The concept plays perfectly into fashion’s ongoing discussion of “real people” — British Vogue devoted a whole issue to these mysterious creatures, touching off a debate about who does and doesn’t qualify as “real.” (Some would argue Karlie Kloss is as much a real person as you or I, impeccable eyebrows aside.) Still, the designs do keep the designers’ real, everyday lives in mind. For instance, the Instagram artist Kalen Hollomon and his girlfriend, photographer Mae Elvis, helped design a utilitarian blue coat that evokes, Alonzo says, “street fashion meets war reporter.” Hollomon insisted on a pocket for his Sharpie and an X-Acto knife; Elvis wanted it to tie flatteringly high on the waist. Meanwhile, Pigozzi designed an oversize, snake-shaped pillow in a loud Dutch wax fabric — less of an everyday item, but very much in keeping with his lifestyle.

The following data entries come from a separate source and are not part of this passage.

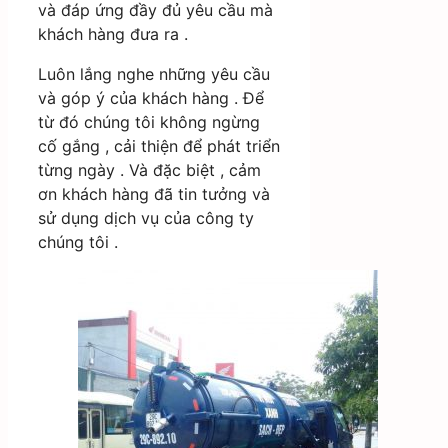
và đáp ứng đầy đủ yêu cầu mà
khách hàng đưa ra .
Luôn lắng nghe những yêu cầu
và góp ý của khách hàng . Để
từ đó chúng tôi không ngừng
cố gắng , cải thiện để phát triển
từng ngày . Và đặc biệt , cảm
ơn khách hàng đã tin tưởng và
sử dụng dịch vụ của công ty
chúng tôi .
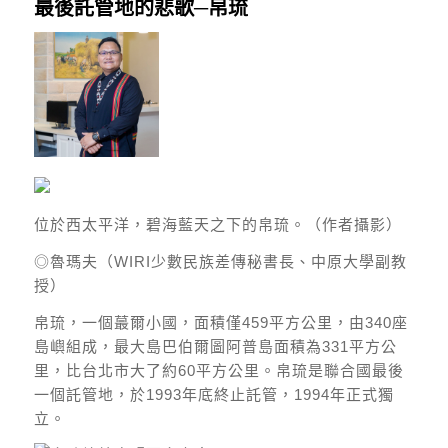
最後託管地的悲歌─帛琉
位於西太平洋，碧海藍天之下的帛琉。（作者攝影）
◎魯瑪夫（WIRI少數民族差傳秘書長、中原大學副教
授）
帛琉，一個蕞爾小國，面積僅459平方公里，由340座
島嶼組成，最大島巴伯爾圖阿普島面積為331平方公
里，比台北市大了約60平方公里。帛琉是聯合國最後
一個託管地，於1993年底終止託管，1994年正式獨
立。​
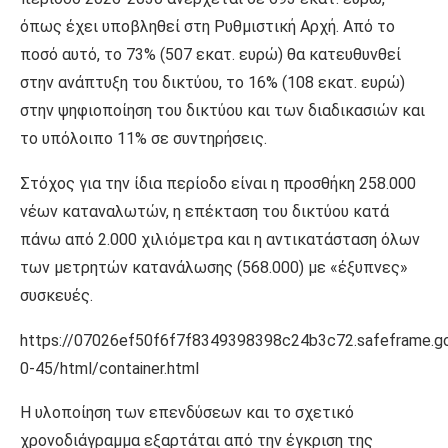
όπως έχει υποβληθεί στη Ρυθμιστική Αρχή. Από το
ποσό αυτό, το 73% (507 εκατ. ευρώ) θα κατευθυνθεί
στην ανάπτυξη του δικτύου, το 16% (108 εκατ. ευρώ)
στην ψηφιοποίηση του δικτύου και των διαδικασιών και
το υπόλοιπο 11% σε συντηρήσεις.
Στόχος για την ίδια περίοδο είναι η προσθήκη 258.000
νέων καταναλωτών, η επέκταση του δικτύου κατά
πάνω από 2.000 χιλιόμετρα και η αντικατάσταση όλων
των μετρητών κατανάλωσης (568.000) με «έξυπνες»
συσκευές.
https://07026ef50f6f7f8349398398c24b3c72.safeframe.go
0-45/html/container.html
Η υλοποίηση των επενδύσεων και το σχετικό
χρονοδιάγραμμα εξαρτάται από την έγκριση της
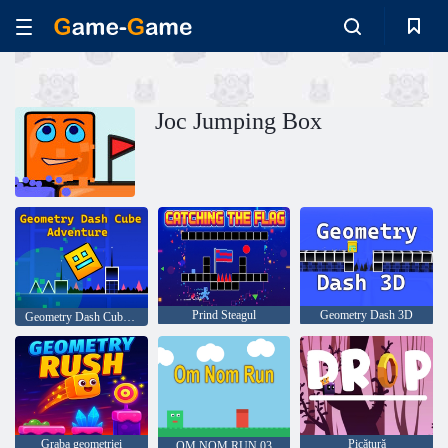
Joc Jumping Box
Prind Steagul
Geometry Dash 3D
Geometry Dash Cube Adventure
Graba geometriei
Picătură
OM NOM RUN 03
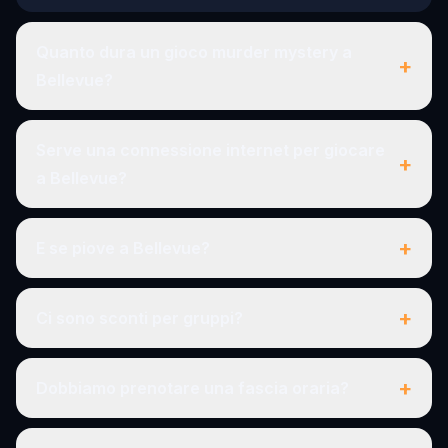
Quanto dura un gioco murder mystery a
+
Bellevue?
Serve una connessione internet per giocare
+
a Bellevue?
+
E se piove a Bellevue?
+
Ci sono sconti per gruppi?
+
Dobbiamo prenotare una fascia oraria?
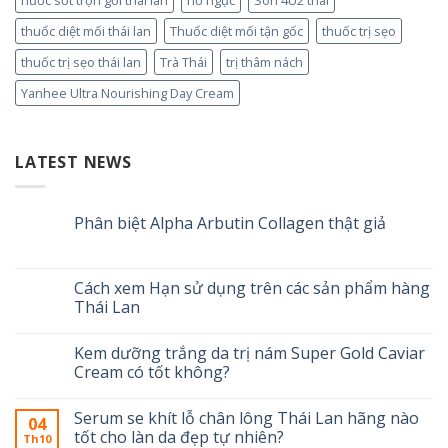
thuốc diệt mối thái lan
Thuốc diệt mối tận gốc
thuốc trị sẹo
thuốc trị sẹo thái lan
Trà Thái
trị thâm nách
Yanhee Ultra Nourishing Day Cream
LATEST NEWS
Phân biệt Alpha Arbutin Collagen thật giả
Cách xem Hạn sử dụng trên các sản phẩm hàng
Thái Lan
Kem dưỡng trắng da trị nám Super Gold Caviar
Cream có tốt không?
Serum se khít lỗ chân lông Thái Lan hãng nào
04
tốt cho làn da đẹp tự nhiên?
Th10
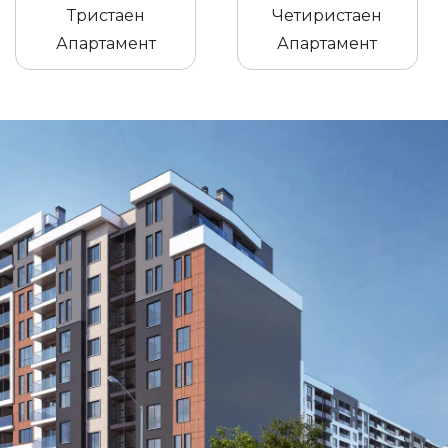
Тристаен
Четиристаен
Апартамент
Апартамент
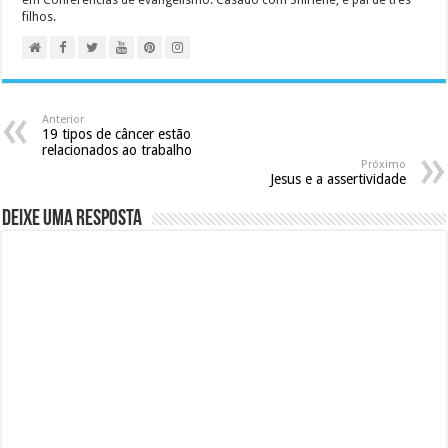
em Conferências de evangelismo. Casado com Shirlene, é pai de três
filhos.
Anterior
19 tipos de câncer estão
relacionados ao trabalho
Próximo
Jesus e a assertividade
Deixe uma resposta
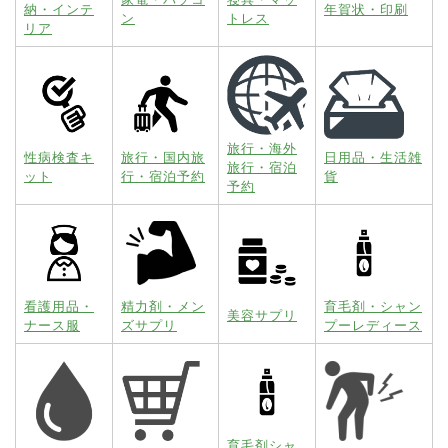
納・インテ
年賀状・印刷
ン
トレス
リア
旅行・海外
性病検査キ
旅行・国内旅
日用品・生活雑
旅行・宿泊
ット
行・宿泊予約
貨
予約
看護用品・
精力剤・メン
育毛剤・シャン
美容サプリ
ナース服
ズサプリ
プーレディース
育毛剤シャ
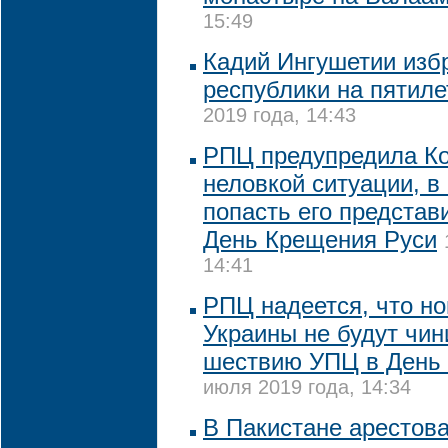
15:49
Кадий Ингушетии изб
республики на пятиле
2019 года, 14:43
РПЦ предупредила Ко
неловкой ситуации, в
попасть его представ
День Крещения Руси
14:41
РПЦ надеется, что н
Украины не будут чин
шествию УПЦ в День
июля 2019 года, 14:34
В Пакистане арестов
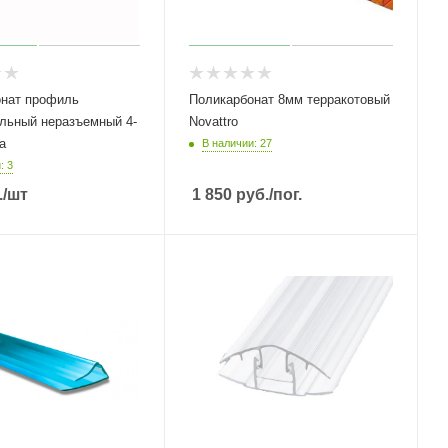
онат профиль
Поликарбонат 8мм терракотовый
льный неразъемный 4-
Novattro
а
В наличии: 27
: 3
.
/шт
1 850
руб.
/пог.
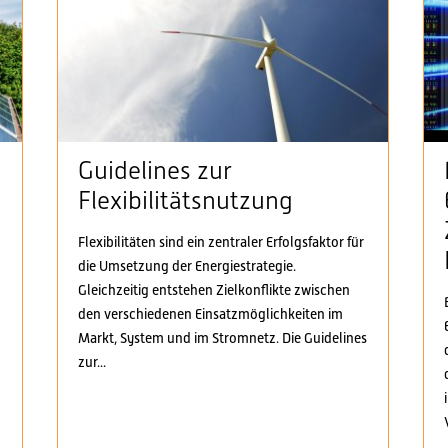
Guidelines zur
Flexibilitätsnutzung
Flexibilitäten sind ein zentraler Erfolgsfaktor für
die Umsetzung der Energiestrategie.
n
Gleichzeitig entstehen Zielkonflikte zwischen
den verschiedenen Einsatzmöglichkeiten im
Markt, System und im Stromnetz. Die Guidelines
zur...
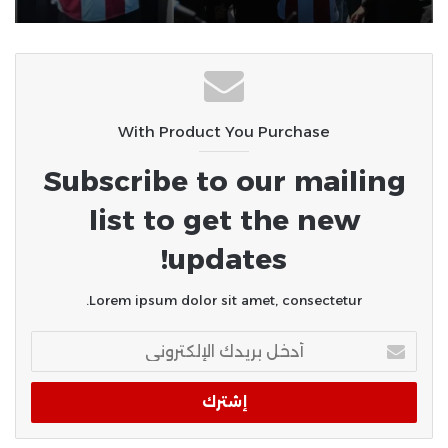
With Product You Purchase
Subscribe to our mailing
list to get the new
updates!
Lorem ipsum dolor sit amet, consectetur.
أدخل
بريدك
الإلكتروني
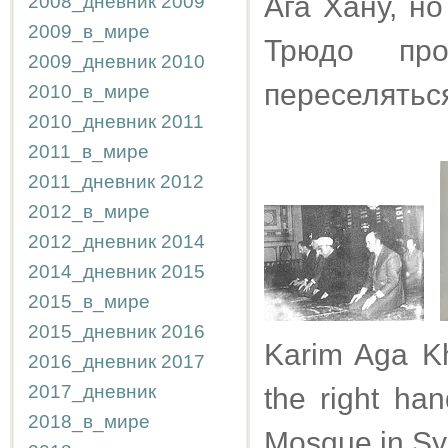
Ага Хану, н
2008_дневник
2009
2009_в_мире
Трюдо пр
2009_дневник
2010
переселятьс
2010_в_мире
2010_дневник
2011
2011_в_мире
2011_дневник
2012
2012_в_мире
2012_дневник
2014
2014_дневник
2015
2015_в_мире
2015_дневник
2016
Karim Aga Kh
2016_дневник
2017
2017_дневник
the right ha
2018_в_мире
Mosque in Sy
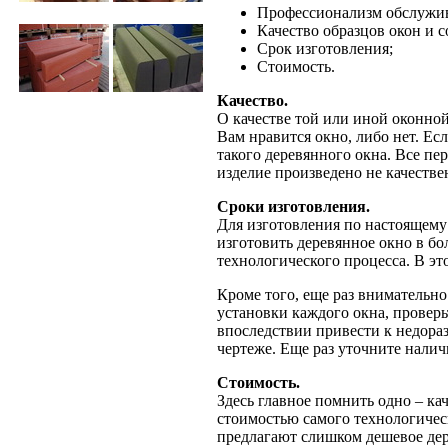
Профессионализм обслужива
Качество образцов окон и 
Срок изготовления;
Стоимость.
Качество.
О качестве той или иной оконной
Вам нравится окно, либо нет. Ес
такого деревянного окна. Все п
изделие произведено не качестве
Сроки изготовления.
Для изготовления по настоящему 
изготовить деревянное окно в бол
технологического процесса. В эт
Кроме того, еще раз внимательн
установки каждого окна, проверь
впоследствии привести к недора
чертеже. Еще раз уточните налич
Стоимость.
Здесь главное помнить одно – ка
стоимостью самого технологичес
предлагают слишком дешевое дере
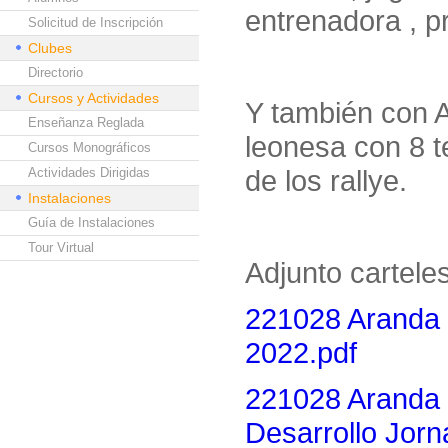
entrenadora , p
Solicitud de Inscripción
Clubes
Directorio
Cursos y Actividades
Y también con 
Enseñanza Reglada
leonesa con 8 
Cursos Monográficos
de los rallye.
Actividades Dirigidas
Instalaciones
Guía de Instalaciones
Tour Virtual
Adjunto carteles
221028 Aranda 
2022.pdf
221028 Arand
Desarrollo Jor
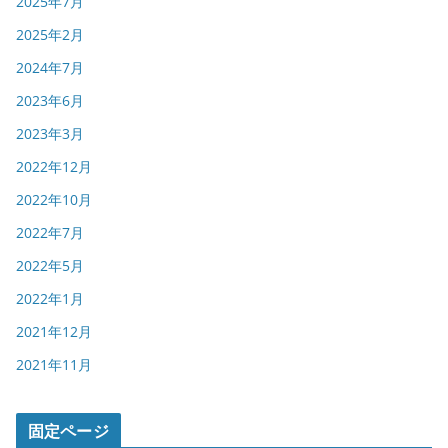
2025年7月
2025年2月
2024年7月
2023年6月
2023年3月
2022年12月
2022年10月
2022年7月
2022年5月
2022年1月
2021年12月
2021年11月
固定ページ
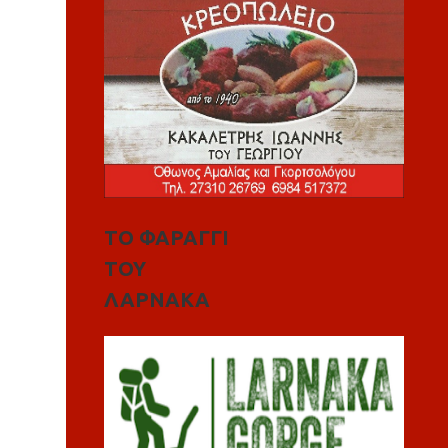
ΤΟ ΦΑΡΑΓΓΙ
ΤΟΥ
ΛΑΡΝΑΚΑ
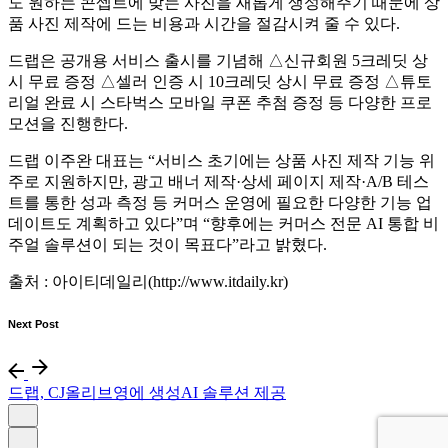
도 원하는 콘셉트에 맞는 사진을 새롭게 생성해주기 때문에 상
품 사진 제작에 드는 비용과 시간을 절감시켜 줄 수 있다.
드랩은 공개용 서비스 출시를 기념해 △신규회원 5크레딧 상
시 무료 증정 △셀러 인증 시 10크레딧 상시 무료 증정 △튜토
리얼 완료 시 스타벅스 모바일 쿠폰 추첨 증정 등 다양한 프로
모션을 진행한다.
드랩 이주완 대표는 “서비스 초기에는 상품 사진 제작 기능 위
주로 지원하지만, 광고 배너 제작·상세 페이지 제작·A/B 테스
트를 통한 성과 측정 등 커머스 운영에 필요한 다양한 기능 업
데이트도 계획하고 있다”며 “향후에는 커머스 전문 AI 통합 비
주얼 솔루션이 되는 것이 목표다”라고 밝혔다.
출처 : 아이티데일리(http://www.itdaily.kr)
Next Post
드랩, CJ올리브영에 생성AI 솔루션 제공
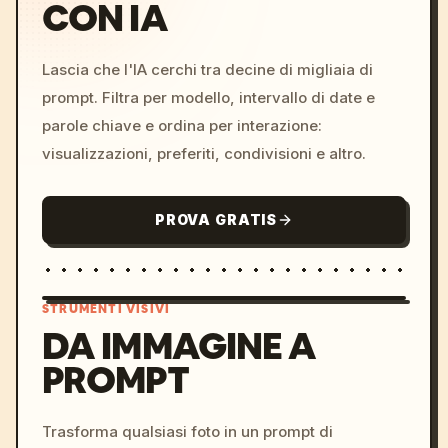
CON IA
Lascia che l'IA cerchi tra decine di migliaia di
prompt. Filtra per modello, intervallo di date e
parole chiave e ordina per interazione:
visualizzazioni, preferiti, condivisioni e altro.
PROVA GRATIS
STRUMENTI VISIVI
DA IMMAGINE A
PROMPT
/imagine prompt: cinemati
c, cyberpunk sunset, neon
colors, 8k --v 6.0
Trasforma qualsiasi foto in un prompt di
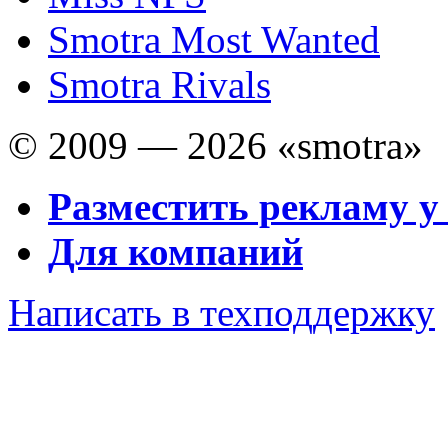
Smotra Most Wanted
Smotra Rivals
© 2009 — 2026 «smotra»
Разместить рекламу у
Для компаний
Написать в техподдержку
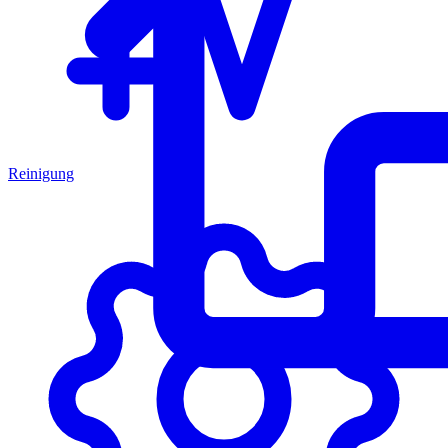
Reinigung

A jacket designed by Kalen Holloman and Mae Elvis. Photo: Courtesy of Everybody
Photo: Courtesy of Everybody

Alonzo says her criterion for finding collaborators is simply “Who has good ideas? I don’t care who they are.” And so she recruited a photographer-slash-musician — who goes by the moniker Grandfather — at his day job, working at Trader Joe’s. (Everyone in the world of Everybody seems to ply a minimum of three trades.) “He’s very inspired by color-blocking,” Alonzo says, showing off blue and brown fabric swatches that will be used on a shirt and pants. Alonzo’s chess-playing neighbor was recruited next: She told Crespo, “Carolina, we’ve gotta talk to that guy in the park, because he’s so cool.” The man, Prakash Gokalchand, designed a button-down shirt and a pair of sweatpants for the line, and turned out to be one of the most exacting people they worked with. While designing the shirt, he saw and rejected over 100 fabric swatches. “He just shot us down,” Alonzo says. He specified that the sweatpants needed a cotton drawstring and a narrow waistband, and that the pocket on the shirt had to be at least four fingers wide. For Alonzo, he’s the perfect example of an influencer in the nontraditional sense of the word. “He doesn’t even have a cell phone, let alone an Instagram following.”

Other contributors have glossier pedigrees: photographer Danielle Levitt, model Adwoa Aboah, and author Dallas Clayton. Crespo and Alonzo say they’d love to work with Barbara Kruger, Hari Nef, Maya Lin, Lupita Nyong’o, and the marine biologist Dr. Sylvia Earle. “She’s devoted her life to doing anything she can to save the oceans, and she has great taste,” Alonzo says. “Maybe she’d do a swimsuit for us.”